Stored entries
____________________

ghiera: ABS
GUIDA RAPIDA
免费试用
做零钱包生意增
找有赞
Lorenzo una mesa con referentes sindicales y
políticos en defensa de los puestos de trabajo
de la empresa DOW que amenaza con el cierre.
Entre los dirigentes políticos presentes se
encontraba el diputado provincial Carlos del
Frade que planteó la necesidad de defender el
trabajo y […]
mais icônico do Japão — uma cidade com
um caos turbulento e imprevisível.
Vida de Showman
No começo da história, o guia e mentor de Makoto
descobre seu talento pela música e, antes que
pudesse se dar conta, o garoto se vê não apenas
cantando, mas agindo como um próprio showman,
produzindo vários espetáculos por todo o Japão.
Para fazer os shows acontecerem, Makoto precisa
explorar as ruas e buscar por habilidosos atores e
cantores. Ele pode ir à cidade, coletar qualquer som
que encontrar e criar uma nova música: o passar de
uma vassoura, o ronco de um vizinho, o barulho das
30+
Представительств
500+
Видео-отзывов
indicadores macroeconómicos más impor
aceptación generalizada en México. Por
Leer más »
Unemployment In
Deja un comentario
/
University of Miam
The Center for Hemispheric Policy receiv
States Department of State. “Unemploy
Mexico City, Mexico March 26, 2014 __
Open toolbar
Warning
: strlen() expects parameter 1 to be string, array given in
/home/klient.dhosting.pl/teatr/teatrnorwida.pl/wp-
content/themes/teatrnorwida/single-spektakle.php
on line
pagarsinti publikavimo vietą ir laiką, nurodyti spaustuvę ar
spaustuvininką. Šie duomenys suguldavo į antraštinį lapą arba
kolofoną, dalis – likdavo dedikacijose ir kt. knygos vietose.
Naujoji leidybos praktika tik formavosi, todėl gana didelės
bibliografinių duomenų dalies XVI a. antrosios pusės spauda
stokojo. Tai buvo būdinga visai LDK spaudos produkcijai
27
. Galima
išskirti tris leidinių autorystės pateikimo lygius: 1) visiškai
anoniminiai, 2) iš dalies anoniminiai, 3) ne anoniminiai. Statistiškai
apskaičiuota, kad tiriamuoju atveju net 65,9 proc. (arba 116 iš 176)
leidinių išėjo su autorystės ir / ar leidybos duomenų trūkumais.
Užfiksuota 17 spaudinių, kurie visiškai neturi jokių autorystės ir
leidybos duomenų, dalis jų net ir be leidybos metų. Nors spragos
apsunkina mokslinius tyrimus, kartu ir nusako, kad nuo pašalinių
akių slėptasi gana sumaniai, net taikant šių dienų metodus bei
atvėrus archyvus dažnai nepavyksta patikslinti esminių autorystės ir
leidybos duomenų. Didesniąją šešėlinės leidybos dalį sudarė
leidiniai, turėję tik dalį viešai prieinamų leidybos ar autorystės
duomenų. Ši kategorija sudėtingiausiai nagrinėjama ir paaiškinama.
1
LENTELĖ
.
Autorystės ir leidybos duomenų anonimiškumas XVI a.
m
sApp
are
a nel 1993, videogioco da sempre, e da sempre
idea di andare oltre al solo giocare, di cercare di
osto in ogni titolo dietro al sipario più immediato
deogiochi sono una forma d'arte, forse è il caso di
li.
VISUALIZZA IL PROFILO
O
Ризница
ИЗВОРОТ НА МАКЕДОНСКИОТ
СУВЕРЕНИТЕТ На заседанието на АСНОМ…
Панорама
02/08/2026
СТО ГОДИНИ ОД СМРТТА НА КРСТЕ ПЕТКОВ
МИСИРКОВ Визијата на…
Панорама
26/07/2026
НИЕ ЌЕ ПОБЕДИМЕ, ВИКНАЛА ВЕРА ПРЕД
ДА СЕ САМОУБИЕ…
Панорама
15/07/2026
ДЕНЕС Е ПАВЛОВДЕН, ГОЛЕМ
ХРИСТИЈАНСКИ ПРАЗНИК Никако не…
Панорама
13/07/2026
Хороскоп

____________________

Type out all of the records again, exactly.

ghiera: ABS
GUIDA RAPIDA
免费试用
做零钱包生意增
找有赞
Lorenzo una mesa con referentes sindicales y
políticos en defensa de los puestos de trabajo
de la empresa DOW que amenaza con el cierre.
Entre los dirigentes políticos presentes se
encontraba el diputado provincial Carlos del
Frade que planteó la necesidad de defender el
trabajo y […]
mais icônico do Japão — uma cidade com
um caos turbulento e imprevisível.
Vida de Showman
No começo da história, o guia e mentor de Makoto
descobre seu talento pela música e, antes que
pudesse se dar conta, o garoto se vê não apenas
cantando, mas agindo como um próprio showman,
produzindo vários espetáculos por todo o Japão.
Para fazer os shows acontecerem, Makoto precisa
explorar as ruas e buscar por habilidosos atores e
cantores. Ele pode ir à cidade, coletar qualquer som
que encontrar e criar uma nova música: o passar de
uma vassoura, o ronco de um vizinho, o barulho das
30+
Представительств
500+
Видео-отзывов
indicadores macroeconómicos más impor
aceptación generalizada en México. Por
Leer más »
Unemployment In
Deja un comentario
/
University of Miam
The Center for Hemispheric Policy receiv
States Department of State. “Unemploy
Mexico City, Mexico March 26, 2014 __
Open toolbar
Warning
: strlen() expects parameter 1 to be string, array given in
/home/klient.dhosting.pl/teatr/teatrnorwida.pl/wp-
content/themes/teatrnorwida/single-spektakle.php
on line
pagarsinti publikavimo vietą ir laiką, nurodyti spaustuvę ar
spaustuvininką. Šie duomenys suguldavo į antraštinį lapą arba
kolofoną, dalis – likdavo dedikacijose ir kt. knygos vietose.
Naujoji leidybos praktika tik formavosi, todėl gana didelės
bibliografinių duomenų dalies XVI a. antrosios pusės spauda
stokojo. Tai buvo būdinga visai LDK spaudos produkcijai
27
. Galima
išskirti tris leidinių autorystės pateikimo lygius: 1) visiškai
anoniminiai, 2) iš dalies anoniminiai, 3) ne anoniminiai. Statistiškai
apskaičiuota, kad tiriamuoju atveju net 65,9 proc. (arba 116 iš 176)
leidinių išėjo su autorystės ir / ar leidybos duomenų trūkumais.
Užfiksuota 17 spaudinių, kurie visiškai neturi jokių autorystės ir
leidybos duomenų, dalis jų net ir be leidybos metų. Nors spragos
apsunkina mokslinius tyrimus, kartu ir nusako, kad nuo pašalinių
akių slėptasi gana sumaniai, net taikant šių dienų metodus bei
atvėrus archyvus dažnai nepavyksta patikslinti esminių autorystės ir
leidybos duomenų. Didesniąją šešėlinės leidybos dalį sudarė
leidiniai, turėję tik dalį viešai prieinamų leidybos ar autorystės
duomenų. Ši kategorija sudėtingiausiai nagrinėjama ir paaiškinama.
1
LENTELĖ
.
Autorystės ir leidybos duomenų anonimiškumas XVI a.
m
sApp
are
a nel 1993, videogioco da sempre, e da sempre
idea di andare oltre al solo giocare, di cercare di
osto in ogni titolo dietro al sipario più immediato
deogiochi sono una forma d'arte, forse è il caso di
li.
VISUALIZZA IL PROFILO
O
Ризница
ИЗВОРОТ НА МАКЕДОНСКИОТ
СУВЕРЕНИТЕТ На заседанието на АСНОМ…
Панорама
02/08/2026
СТО ГОДИНИ ОД СМРТТА НА КРСТЕ ПЕТКОВ
МИСИРКОВ Визијата на…
Панорама
26/07/2026
НИЕ ЌЕ ПОБЕДИМЕ, ВИКНАЛА ВЕРА ПРЕД
ДА СЕ САМОУБИЕ…
Панорама
15/07/2026
ДЕНЕС Е ПАВЛОВДЕН, ГОЛЕМ
ХРИСТИЈАНСКИ ПРАЗНИК Никако не…
Панорама
13/07/2026
Хороскоп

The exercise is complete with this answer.